BEGIN DATA FOR REVIEW

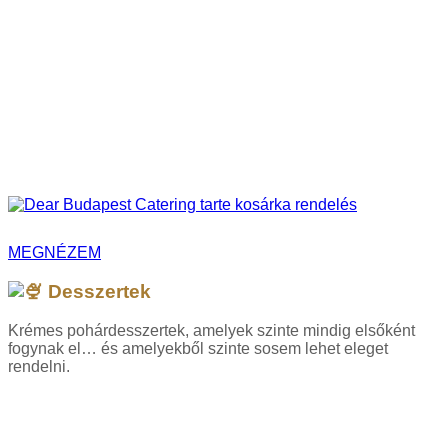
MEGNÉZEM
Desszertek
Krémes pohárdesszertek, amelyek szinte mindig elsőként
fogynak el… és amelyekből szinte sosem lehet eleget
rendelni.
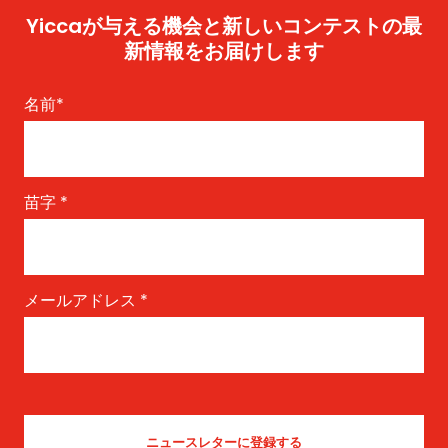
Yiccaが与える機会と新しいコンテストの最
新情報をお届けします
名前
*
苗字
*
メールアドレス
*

END DATA FOR REVIEW
BEGIN DATA FOR REVIEW

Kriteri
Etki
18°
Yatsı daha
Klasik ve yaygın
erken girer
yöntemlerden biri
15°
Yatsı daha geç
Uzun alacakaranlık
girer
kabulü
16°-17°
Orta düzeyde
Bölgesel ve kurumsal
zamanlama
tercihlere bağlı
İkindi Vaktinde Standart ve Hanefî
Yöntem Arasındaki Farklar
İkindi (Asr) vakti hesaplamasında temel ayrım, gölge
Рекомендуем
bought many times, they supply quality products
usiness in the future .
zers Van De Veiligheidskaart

END DATA FOR REVIEW

WORK ITEM
Every line above that holds the string "szinte" should be copied into the answer.

WRITTEN ANSWER
Krémes pohárdesszertek, amelyek szinte mindig elsőként
fogynak el… és amelyekből szinte sosem lehet eleget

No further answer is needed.